Category Archives: Beyond Bounds

Hard And Easy

Surfbird and black turnstone (photo by Dick Daniels via Wikimedia Commons)

6 March 2013

Here are two Life Birds that were hardest and easiest to see when I was in San Diego.

The surfbird, on the left, was hard!  He walks on seaside rocks and lets the surf break over him.  The best place to find him is on the breakwater at Mission Bay’s entrance but the day we were there the bird was way down the jetty out of sight.

A few intrepid birders walked the jetty and pointed to the bird.  For this particular Life Bird I was willing to walk the jetty but I didn’t count on how hard it would be.  Without my walking stick I literally crawled over the uneven rocks.   Not fun!  I turned back without seeing the bird and waited onshore for him to pop into someone’s scope.  Fortunately he appeared at a distance.  Even through the scope I felt like I earned him.

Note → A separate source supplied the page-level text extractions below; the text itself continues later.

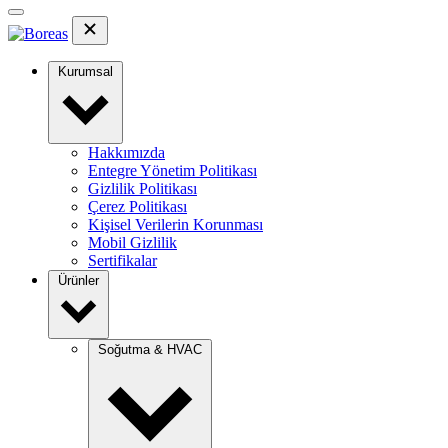
Kurumsal
Hakkımızda
Entegre Yönetim Politikası
Gizlilik Politikası
Çerez Politikası
Kişisel Verilerin Korunması
Mobil Gizlilik
Sertifikalar
Ürünler
Soğutma & HVAC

The black turnstone was easy.  He also lives on rocky shores but there were many more black turnstones and they were easy to see at La Jolla while walking the beautiful seaside path.

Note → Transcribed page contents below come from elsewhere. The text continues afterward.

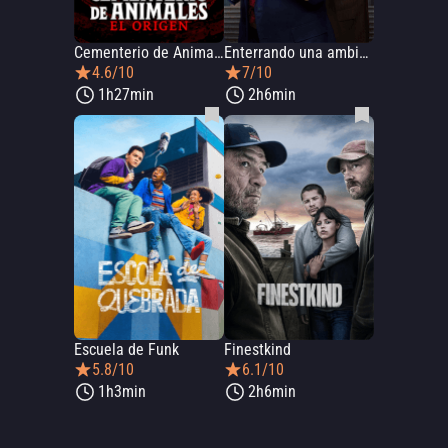
Cementerio de Animales: El Origen
Enterrando una ambición
4.6/10
7/10
1h27min
2h6min
Escuela de Funk
Finestkind
5.8/10
6.1/10
1h3min
2h6min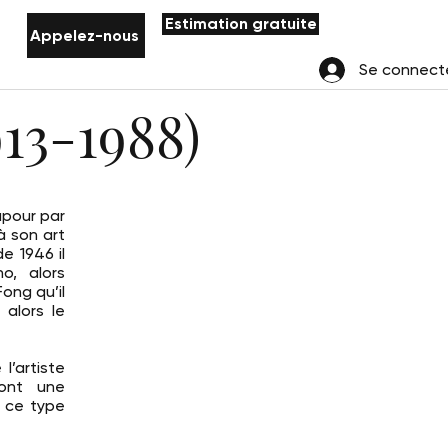
Estimation gratuite
Appelez-nous
Se connect
13-1988)
apour par
à son art
e 1946 il
o, alors
ong qu’il
 alors le
l’artiste
ront une
e ce type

For some reason the surfbird feels more valuable.  😉

(photo by Dick Daniels on Wikimedia Commons.  Click on the caption to see the original.)

Target Bird

White-tailed Kite (photo by William Parker)

When I registered at the San Diego Bird Festival I asked to exchange one of my pre-scheduled bird tours because I was desperate to see this Life Bird, the white-tailed kite.

The trip I wanted was full but David Kimball introduced me to local bird leader Susan Breisch who knows the county well.

Susan was so helpful!   She asked to see both my target bird list and my tour schedule, told me the likelihood of seeing my target birds, and suggested places to find them during my unscheduled time.

As usual some species are a challenge, others are surprisingly easy.  For instance…

I would love to see a mountain bluebird but they travel in flocks that move around a lot.  Their reported location one day may be different the next.  This behavior reminds me of the white-winged crossbills visiting Pittsburgh this winter whom I’ve been unable to find.  Hmmmm!

The ferruginous hawk is on my wish list, too, but it only visits the grasslands in winter and even then it’s not plentiful.  Again, you have to be at the right place at the right time and you have to get lucky.

However, white-tailed kites are easy!   They hang out in river valleys and can be found year-round in Rose Canyon where they nest.  In fact, I might even see one on a walk from my hotel.

Oh boy!

 

p.s.  The San Diego Bird Festival is great!  Excellent tours, helpful friendly people, unbeatable weather.  I highly recommend it!

 

(photo by William Parker)

The Size Of An Owl

Speaking of owls, as I did on Thursday, here’s a portrait of one of the world’s largest owls, the Eurasian eagle-owl.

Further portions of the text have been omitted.